Both of our children continue to thrive, Jean working at Blue Nile diamond in the accounting department and Brett running his own company of web assets while both live in nearby Seattle.
We are grateful for the continued love and support of all of our friends and family, for the joy and peace of Christmas, and for these months of feeling strong and good. Thanks for all of your love and prayers.
Kay & Ed

Sunday, September 16, 2012

Kay Rocks the Orting Trail

Kay is having a great end of summer.  Today we went for an hour bike ride on the Orting Trail, a converted rails to trails bike and multipurpose trail, and she even impressed herself.  She rode hard the whole hour, felt great doing it, and has continued to be an energizer bunny while Brett and I played couch potato and watched the whole Seahawk's domination of the Cowboys today.

For at least a couple of weeks Kay has been really about back to normal with her energy levels.  She had been really concerned that this last course of surgery -->  Intraperitoneal + IV chemotherapy --> Whole pelvis radiation therapy that lasted from Jan through the end of July of this year was going to be something she survived but was never really the same.  Her energy levels and strength were just so beaten down that she questioned her ability to fully recover.  She and we can put those doubts to rest.  Kay is herself again.

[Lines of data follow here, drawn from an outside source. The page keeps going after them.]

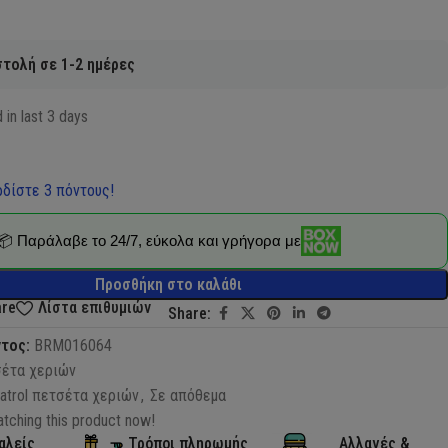
τολή σε 1-2 ημέρες
 in last 3 days
δίστε 3 πόντους!
📦 Παράλαβε το 24/7, εύκολα και γρήγορα με
Προσθήκη στο καλάθι
are
Λίστα επιθυμιών
Share:
ντος:
BRM016064
έτα χεριών
atrol πετσέτα χεριών
,
Σε απόθεμα
tching this product now!
αλείς
Τρόποι πληρωμής
Αλλαγές &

That is super good news and we plan to take full advantage with lots of fun planned for the rest of 2012, starting with a 2+ week east coast vacation in late Sept --> Oct birding at Cape May, NJ and then touring dead presidents estates and the Shenandoah Valley and other regional attractions.

Thanks to all for all of the support we have received, and I'll keep posts coming once in a while for updates. For now, hooray, and hopes that I can keep up with Kay in her real self mode.